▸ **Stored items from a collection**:
◇ ◇ ◇

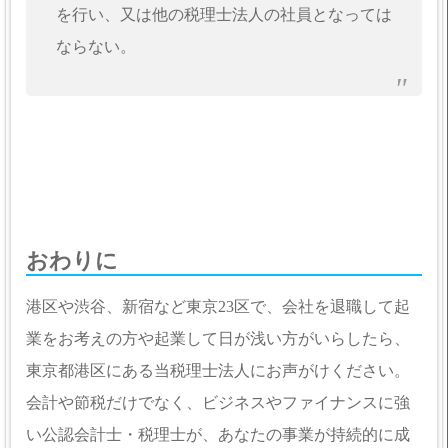
を行い、又は他の税理士法人の社員となっては
ならない。
おわりに
港区や渋谷、新宿など東京23区で、会社を退職して起
業をお考えの方や起業して日が浅い方がいらしたら、
東京都港区にある当税理士法人にお声がけください。
会計や節税だけでなく、ビジネスやファイナンスに強
い公認会計士・税理士が、あなたの事業が持続的に成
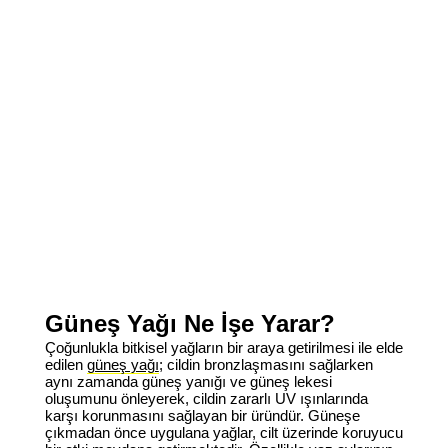
Güneş Yağı Ne İşe Yarar?
Çoğunlukla bitkisel yağların bir araya getirilmesi ile elde
edilen
güneş yağı
; cildin bronzlaşmasını sağlarken
aynı zamanda güneş yanığı ve güneş lekesi
oluşumunu önleyerek, cildin zararlı UV ışınlarında
karşı korunmasını sağlayan bir üründür. Güneşe
çıkmadan önce uygulana yağlar, cilt üzerinde koruyucu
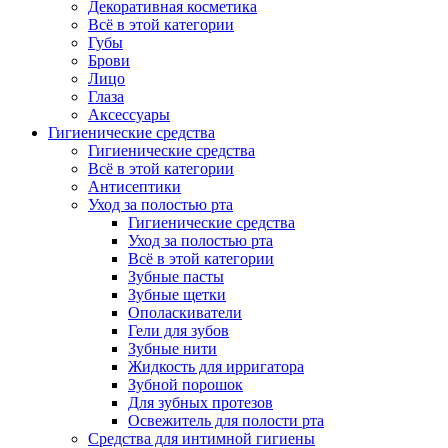
Декоративная косметика
Всё в этой категории
Губы
Брови
Лицо
Глаза
Аксессуары
Гигиенические средства
Гигиенические средства
Всё в этой категории
Антисептики
Уход за полостью рта
Гигиенические средства
Уход за полостью рта
Всё в этой категории
Зубные пасты
Зубные щетки
Ополаскиватели
Гели для зубов
Зубные нити
Жидкость для ирригатора
Зубной порошок
Для зубных протезов
Освежитель для полости рта
Средства для интимной гигиены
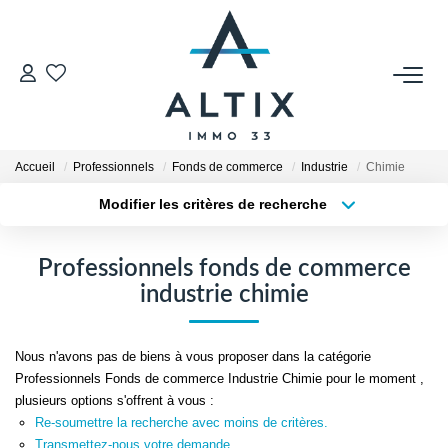
VENDRE
Contact
Accueil
Professionnels
Fonds de commerce
Industrie
Chimie
Estimer
Modifier les critères de recherche
Honoraires
Type de transaction
Localisation
Acheter
Localisation
Avis Clients
Professionnels fonds de commerce
Type de bien
Biens Vendus
Sélectionnez...
Surface min
industrie chimie
Plus de critères
Budget max
GESTION LOCATIVE
Nous n'avons pas de biens à vous proposer dans la catégorie
Professionnels Fonds de commerce Industrie Chimie pour le moment ,
Créer une alerte
Contact
plusieurs options s'offrent à vous :
Re-soumettre la recherche avec moins de critères.
Honoraires
Transmettez-nous votre demande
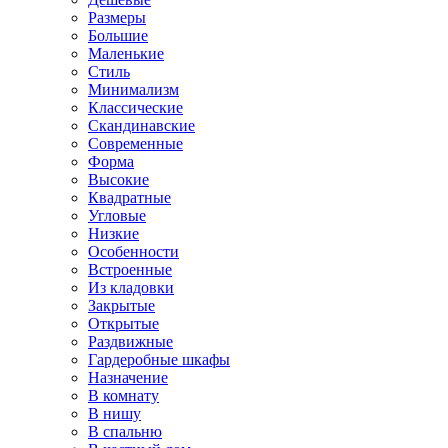
Размеры
Большие
Маленькие
Стиль
Минимализм
Классические
Скандинавские
Современные
Форма
Высокие
Квадратные
Угловые
Низкие
Особенности
Встроенные
Из кладовки
Закрытые
Открытые
Раздвижные
Гардеробные шкафы
Назначение
В комнату
В нишу
В спальню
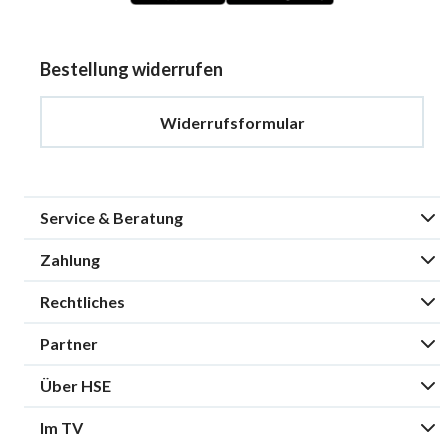
Bestellung widerrufen
Widerrufsformular
Service & Beratung
Zahlung
Rechtliches
Partner
Über HSE
Im TV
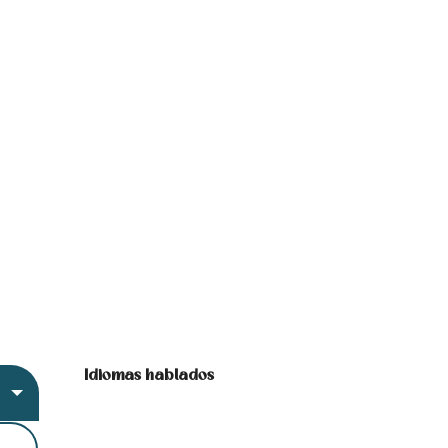
Idiomas hablados
Idiomas hablados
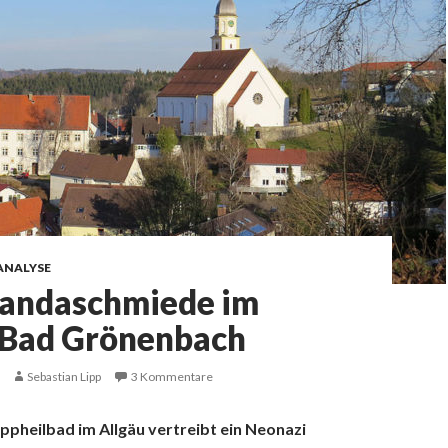
ANALYSE
andaschmiede im
 Bad Grönenbach
Sebastian Lipp
3 Kommentare
ppheilbad im Allgäu vertreibt ein Neonazi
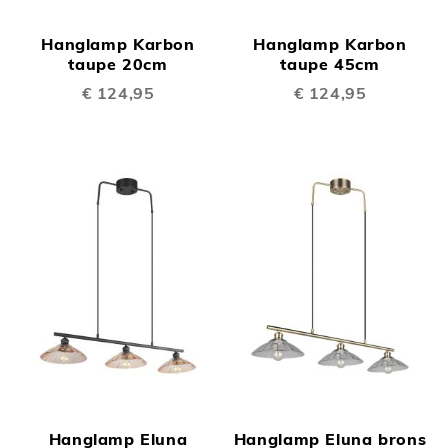
Hanglamp Karbon
Hanglamp Karbon
taupe 20cm
taupe 45cm
€ 124,95
€ 124,95
Hanglamp Eluna
Hanglamp Eluna brons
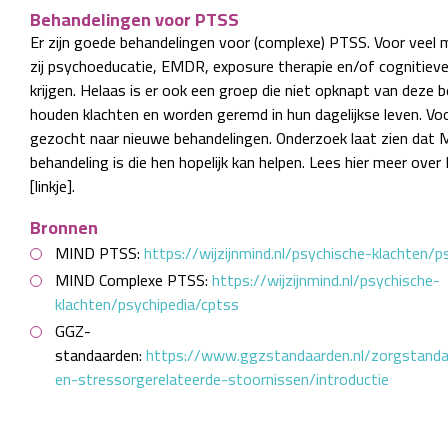
Behandelingen voor PTSS
Er zijn goede behandelingen voor (complexe) PTSS. Voor veel 
zij psychoeducatie, EMDR, exposure therapie en/of cognitiev
krijgen. Helaas is er ook een groep die niet opknapt van deze b
houden klachten en worden geremd in hun dagelijkse leven. V
gezocht naar nieuwe behandelingen. Onderzoek laat zien da
behandeling is die hen hopelijk kan helpen. Lees hier meer ov
[linkje].
Bronnen
MIND PTSS:
https://wijzijnmind.nl/psychische-klachten/p
MIND Complexe PTSS:
https://wijzijnmind.nl/psychische-
klachten/psychipedia/cptss
GGZ-
standaarden:
https://www.ggzstandaarden.nl/zorgstand
en-stressorgerelateerde-stoornissen/introductie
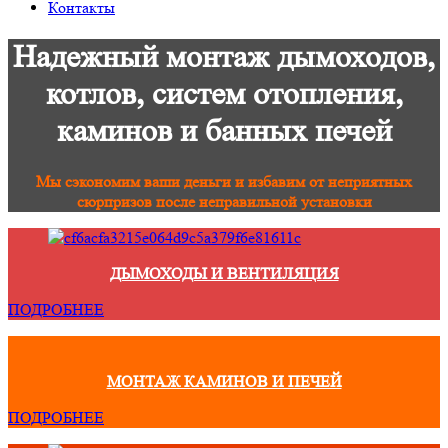
Контакты
Надежный монтаж дымоходов,
котлов, систем отопления,
каминов и банных печей
Мы сэкономим ваши деньги и избавим от неприятных
сюрпризов после неправильной установки
ДЫМОХОДЫ И ВЕНТИЛЯЦИЯ
ПОДРОБНЕЕ
МОНТАЖ КАМИНОВ И ПЕЧЕЙ
ПОДРОБНЕЕ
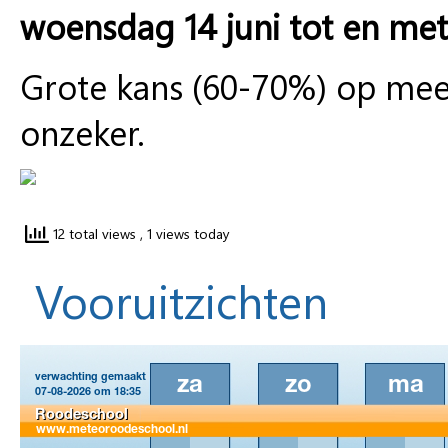
woensdag 14 juni tot en met
Grote kans (60-70%) op mees
onzeker.
12 total views
, 1 views today
Vooruitzichten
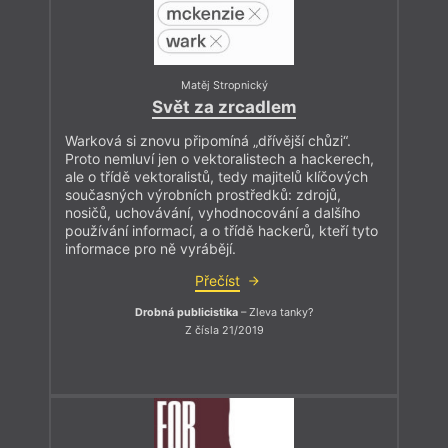
Matěj Stropnický
Svět za zrcadlem
Warková si znovu připomíná „dřívější chůzi“.
Proto nemluví jen o vektoralistech a hackerech,
ale o třídě vektoralistů, tedy majitelů klíčových
současných výrobních prostředků: zdrojů,
nosičů, uchovávání, vyhodnocování a dalšího
používání informací, a o třídě hackerů, kteří tyto
informace pro ně vyrábějí.
Přečíst
Drobná publicistika
– Zleva tanky?
Z čísla 21/2019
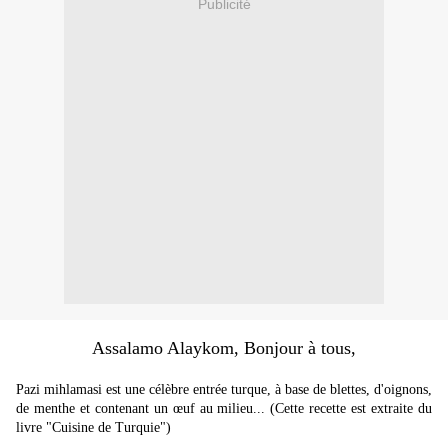
Publicité
Assalamo Alaykom, Bonjour à tous,
Pazi mihlamasi est une célèbre entrée turque, à base de blettes, d'oignons,
de menthe et contenant un œuf au milieu... (Cette recette est extraite du
livre "Cuisine de Turquie")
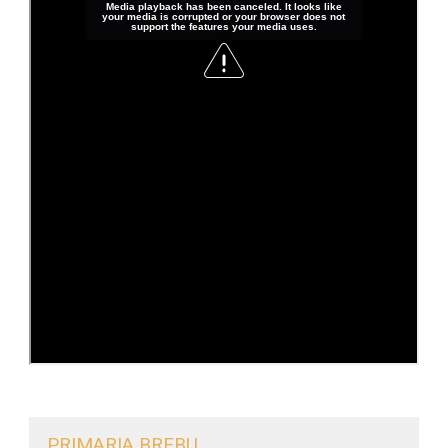
PRIMARIA BREBU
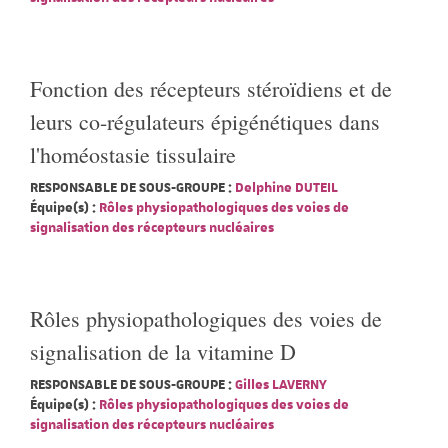
Fonction des récepteurs stéroïdiens et de
leurs co-régulateurs épigénétiques dans
l'homéostasie tissulaire
RESPONSABLE DE SOUS-GROUPE :
Delphine DUTEIL
Équipe(s) :
Rôles physiopathologiques des voies de
signalisation des récepteurs nucléaires
Rôles physiopathologiques des voies de
signalisation de la vitamine D
RESPONSABLE DE SOUS-GROUPE :
Gilles LAVERNY
Équipe(s) :
Rôles physiopathologiques des voies de
signalisation des récepteurs nucléaires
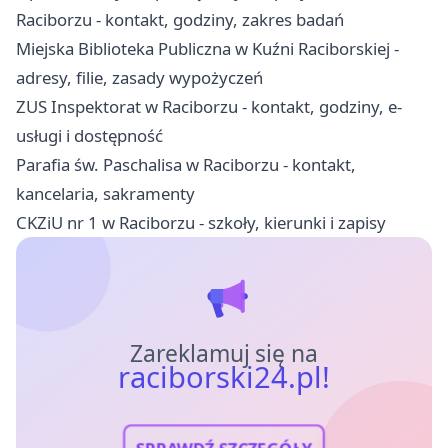
Raciborzu - kontakt, godziny, zakres badań
Miejska Biblioteka Publiczna w Kuźni Raciborskiej -
adresy, filie, zasady wypożyczeń
ZUS Inspektorat w Raciborzu - kontakt, godziny, e-
usługi i dostępność
Parafia św. Paschalisa w Raciborzu - kontakt,
kancelaria, sakramenty
CKZiU nr 1 w Raciborzu - szkoły, kierunki i zapisy
Zareklamuj się na
raciborski24.pl!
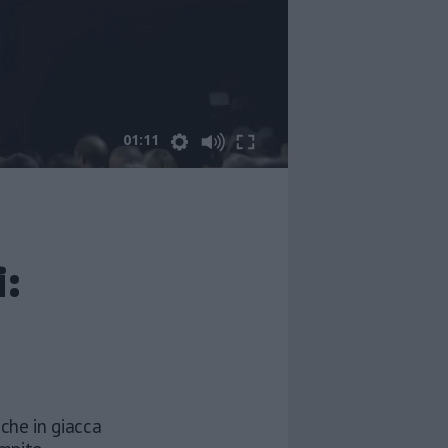
01:11
:
che in giacca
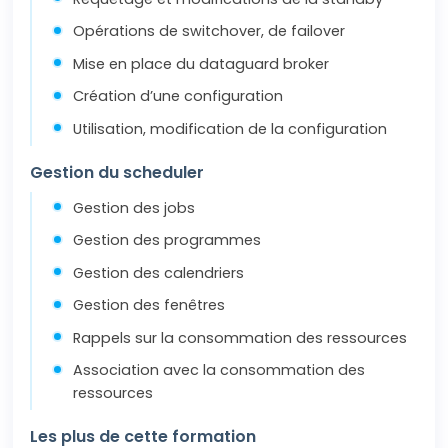
Opérations de switchover, de failover
Mise en place du dataguard broker
Création d’une configuration
Utilisation, modification de la configuration
Gestion du scheduler
Gestion des jobs
Gestion des programmes
Gestion des calendriers
Gestion des fenêtres
Rappels sur la consommation des ressources
Association avec la consommation des
ressources
Les plus de cette formation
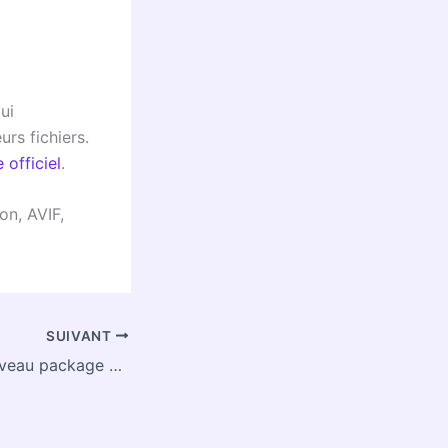
ui
urs fichiers.
e officiel
.
on, AVIF,
SUIVANT
7-Zip 24.09 : Nouveau package pour les systèmes ARM Linux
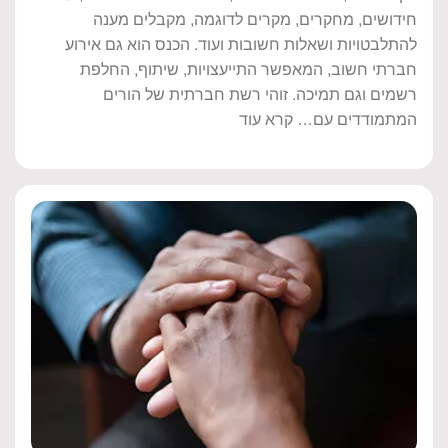
חידושים, מחקרים, מקרים לדוגמה, מקבלים מענה
להתלבטויות ושאלות חשובות ועוד. הכנס הוא גם אירוע
חברתי חשוב, המאפשר התייעצויות, שיתוף, החלפת
רשמים וגם תמיכה. זוהי רשת חברתית של הורים
המתמודדים עם… קרא עוד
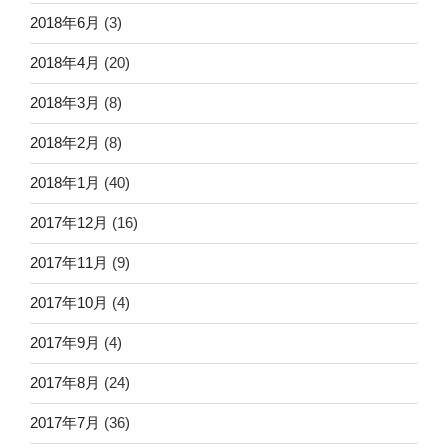
2018年6月
(3)
2018年4月
(20)
2018年3月
(8)
2018年2月
(8)
2018年1月
(40)
2017年12月
(16)
2017年11月
(9)
2017年10月
(4)
2017年9月
(4)
2017年8月
(24)
2017年7月
(36)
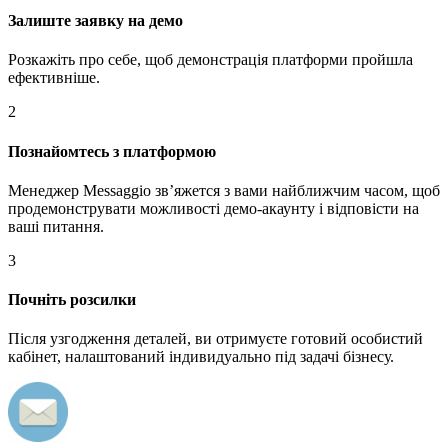
Залиште заявку на демо
Розкажіть про себе, щоб демонстрація платформи пройшла
ефективніше.
2
Познайомтесь з платформою
Менеджер Messaggio звʼяжется з вами найближчим часом, щоб
продемонструвати можливості демо-акаунту і відповісти на
ваші питання.
3
Почніть розсилки
Після узгодження деталей, ви отримуєте готовий особистий
кабінет, налаштований індивидуально під задачі бізнесу.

◇ ◇ ◇

▸ **ABOUT THIS EXERCISE**: For this exercise, print all of the entries exactly as they appear, but without pictures.

▸ **TASK RESPONSE**:
を行い、又は他の税理士法人の社員となっては
ならない。
おわりに
港区や渋谷、新宿など東京23区で、会社を退職して起
業をお考えの方や起業して日が浅い方がいらしたら、
東京都港区にある当税理士法人にお声がけください。
会計や節税だけでなく、ビジネスやファイナンスに強
い公認会計士・税理士が、あなたの事業が持続的に成
Güneş Yağı Ne İşe Yarar?
Çoğunlukla bitkisel yağların bir araya getirilmesi ile elde
edilen
güneş yağı
; cildin bronzlaşmasını sağlarken
aynı zamanda güneş yanığı ve güneş lekesi
oluşumunu önleyerek, cildin zararlı UV ışınlarında
karşı korunmasını sağlayan bir üründür. Güneşe
çıkmadan önce uygulana yağlar, cilt üzerinde koruyucu
Декоративная косметика
Всё в этой категории
Губы
Брови
Лицо
Глаза
Аксессуары
Гигиенические средства
Гигиенические средства
Всё в этой категории
Антисептики
Уход за полостью рта
Гигиенические средства
Уход за полостью рта
Всё в этой категории
Зубные пасты
Зубные щетки
Ополаскиватели
Гели для зубов
Зубные нити
Жидкость для ирригатора
Зубной порошок
Для зубных протезов
Освежитель для полости рта
Средства для интимной гигиены
VENDRE
Contact
Accueil
Professionnels
Fonds de commerce
Industrie
Chimie
Estimer
Modifier les critères de recherche
Honoraires
Type de transaction
Localisation
Acheter
Localisation
Avis Clients
Professionnels fonds de commerce
Type de bien
Biens Vendus
Sélectionnez...
Surface min
industrie chimie
Plus de critères
Budget max
GESTION LOCATIVE
Nous n'avons pas de biens à vous proposer dans la catégorie
Professionnels Fonds de commerce Industrie Chimie pour le moment ,
Créer une alerte
Contact
plusieurs options s'offrent à vous :
Re-soumettre la recherche avec moins de critères.
Honoraires
Transmettez-nous votre demande
Размеры
Большие
Маленькие
Стиль
Минимализм
Классические
Скандинавские
Современные
Форма
Высокие
Квадратные
Угловые
Низкие
Особенности
Встроенные
Из кладовки
Закрытые
Открытые
Раздвижные
Гардеробные шкафы
Назначение
В комнату
В нишу
В спальню
Bestellung widerrufen
Widerrufsformular
Service & Beratung
Zahlung
Rechtliches
Partner
Über HSE
Im TV
Idiomas hablados
Idiomas hablados
ANALYSE
andaschmiede im
 Bad Grönenbach
Sebastian Lipp
3 Kommentare
ppheilbad im Allgäu vertreibt ein Neonazi
Hanglamp Karbon
Hanglamp Karbon
taupe 20cm
taupe 45cm
€ 124,95
€ 124,95
Hanglamp Eluna
Hanglamp Eluna brons
Behandelingen voor PTSS
Er zijn goede behandelingen voor (complexe) PTSS. Voor veel 
zij psychoeducatie, EMDR, exposure therapie en/of cognitiev
krijgen. Helaas is er ook een groep die niet opknapt van deze b
houden klachten en worden geremd in hun dagelijkse leven. V
gezocht naar nieuwe behandelingen. Onderzoek laat zien da
behandeling is die hen hopelijk kan helpen. Lees hier meer ov
[linkje].
Bronnen
MIND PTSS:
https://wijzijnmind.nl/psychische-klachten/p
MIND Complexe PTSS:
https://wijzijnmind.nl/psychische-
klachten/psychipedia/cptss
GGZ-
standaarden:
https://www.ggzstandaarden.nl/zorgstand
en-stressorgerelateerde-stoornissen/introductie
Контакты
Надежный монтаж дымоходов,
котлов, систем отопления,
каминов и банных печей
Мы сэкономим ваши деньги и избавим от неприятных
сюрпризов после неправильной установки
ДЫМОХОДЫ И ВЕНТИЛЯЦИЯ
ПОДРОБНЕЕ
МОНТАЖ КАМИНОВ И ПЕЧЕЙ
ПОДРОБНЕЕ
woensdag 14 juni tot en met
Grote kans (60-70%) op mees
onzeker.
12 total views
, 1 views today
Vooruitzichten
Matěj Stropnický
Svět za zrcadlem
Warková si znovu připomíná „dřívější chůzi“.
Proto nemluví jen o vektoralistech a hackerech,
ale o třídě vektoralistů, tedy majitelů klíčových
současných výrobních prostředků: zdrojů,
nosičů, uchovávání, vyhodnocování a dalšího
používání informací, a o třídě hackerů, kteří tyto
informace pro ně vyrábějí.
Přečíst
Drobná publicistika
– Zleva tanky?
Z čísla 21/2019
Publicité
Assalamo Alaykom, Bonjour à tous,
Pazi mihlamasi est une célèbre entrée turque, à base de blettes, d'oignons,
de menthe et contenant un œuf au milieu... (Cette recette est extraite du
livre "Cuisine de Turquie")
PRIMARIA BREBU
Fonction des récepteurs stéroïdiens et de
leurs co-régulateurs épigénétiques dans
l'homéostasie tissulaire
RESPONSABLE DE SOUS-GROUPE :
Delphine DUTEIL
Équipe(s) :
Rôles physiopathologiques des voies de
signalisation des récepteurs nucléaires
Rôles physiopathologiques des voies de
signalisation de la vitamine D
RESPONSABLE DE SOUS-GROUPE :
Gilles LAVERNY
Équipe(s) :
Rôles physiopathologiques des voies de
signalisation des récepteurs nucléaires
Raciborzu - kontakt, godziny, zakres badań
Miejska Biblioteka Publiczna w Kuźni Raciborskiej -
adresy, filie, zasady wypożyczeń
ZUS Inspektorat w Raciborzu - kontakt, godziny, e-
usługi i dostępność
Parafia św. Paschalisa w Raciborzu - kontakt,
kancelaria, sakramenty
CKZiU nr 1 w Raciborzu - szkoły, kierunki i zapisy
Zareklamuj się na
raciborski24.pl!
01:11
:
che in giacca
Opérations de switchover, de failover
Mise en place du dataguard broker
Création d’une configuration
Utilisation, modification de la configuration
Gestion du scheduler
Gestion des jobs
Gestion des programmes
Gestion des calendriers
Gestion des fenêtres
Rappels sur la consommation des ressources
Association avec la consommation des
ressources
Les plus de cette formation
ui
urs fichiers.
e officiel
.
on, AVIF,
SUIVANT
7-Zip 24.09 : Nouveau package pour les systèmes ARM Linux
חידושים, מחקרים, מקרים לדוגמה, מקבלים מענה
להתלבטויות ושאלות חשובות ועוד. הכנס הוא גם אירוע
חברתי חשוב, המאפשר התייעצויות, שיתוף, החלפת
רשמים וגם תמיכה. זוהי רשת חברתית של הורים
המתמודדים עם… קרא עוד
2018年6月
(3)
2018年4月
(20)
2018年3月
(8)
2018年2月
(8)
2018年1月
(40)
2017年12月
(16)
2017年11月
(9)
2017年10月
(4)
2017年9月
(4)
2017年8月
(24)
2017年7月
(36)
Залиште заявку на демо
Розкажіть про себе, щоб демонстрація платформи пройшла
ефективніше.
2
Познайомтесь з платформою
Менеджер Messaggio звʼяжется з вами найближчим часом, щоб
продемонструвати можливості демо-акаунту і відповісти на
ваші питання.
3
Почніть розсилки
Після узгодження деталей, ви отримуєте готовий особистий
кабінет, налаштований індивидуально під задачі бізнесу.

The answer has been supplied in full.